Deployment of Image Analysis Algorithms under Prevalence Shifts
This addresses a critical issue for deploying AI in clinical settings, where disease prevalence varies, but the approach is incremental as it builds on existing methods.
The paper tackles the problem of prevalence shifts in medical image classification, demonstrating that ignoring these shifts leads to miscalibration and suboptimal decisions, and proposes a workflow that adjusts classifiers to new environments without additional data, improving decisions and performance estimates across 30 tasks.
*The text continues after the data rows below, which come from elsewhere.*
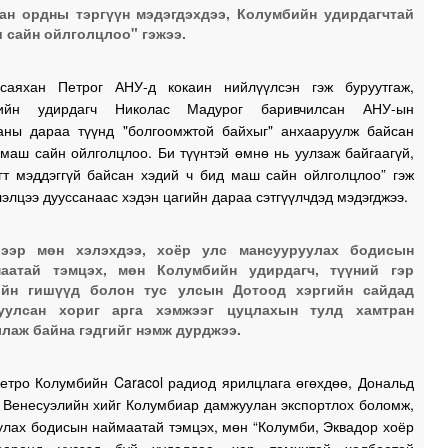
ан ордны тэргүүн мэдэгдэхдээ, Колумбийн удирдагчтай
 сайн ойлголцлоо" гэжээ.
1
саяхан Петрог АНУ-д кокаин нийлүүлсэн гэж буруутгаж,
лийн удирдагч Николас Мадурог баривчилсан АНУ-ын
аны дараа түүнд "болгоомжтой байхыг" анхааруулж байсан
1
маш сайн ойлголцлоо. Би түүнтэй өмнө нь уулзаж байгаагүй,
огт мэддэггүй байсан хэдий ч бид маш сайн ойлголцлоо” гэж
элцээ дууссанаас хэдэн цагийн дараа сэтгүүлчдэд мэдэгджээ.
1
бээр мөн хэлэхдээ, хоёр улс мансууруулах бодисын
1
маатай тэмцэх, мөн Колумбийн удирдагч, түүний гэр
ийн гишүүд болон тус улсын Дотоод хэргийн сайдад
1
дуулсан хориг арга хэмжээг цуцлахын тулд хамтран
лаж байна гэдгийг нэмж дурджээ.
Петро Колумбийн Caracol радиод ярилцлага өгөхдөө, Дональд
1
 Венесуэлийн хийг Колумбиар дамжуулан экспортлох боломж,
улах бодисын наймаатай тэмцэх, мөн “Колумби, Эквадор хоёр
Domain gaps are among the most relevant roadblocks in the clinical translation of machine learning (ML)-based solutions for medical image analysis. While current research focuses on new training paradigms and network architectures, little attention is given to the specific effect of prevalence shifts on an algorithm deployed in practice. Such discrepancies between class frequencies in the data used for a method's development/validation and that in its deployment environment(s) are of great importance, for example in the context of artificial intelligence (AI) democratization, as disease prevalences may vary widely across time and location. Our contribution is twofold. First, we empirically demonstrate the potentially severe consequences of missing prevalence handling by analyzing (i) the extent of miscalibration, (ii) the deviation of the decision threshold from the optimum, and (iii) the ability of validation metrics to reflect neural network performance on the deployment population as a function of the discrepancy between development and deployment prevalence. Second, we propose a workflow for prevalence-aware image classification that uses estimated deployment prevalences to adjust a trained classifier to a new environment, without requiring additional annotated deployment data. Comprehensive experiments based on a diverse set of 30 medical classification tasks showcase the benefit of the proposed workflow in generating better classifier decisions and more reliable performance estimates compared to current practice.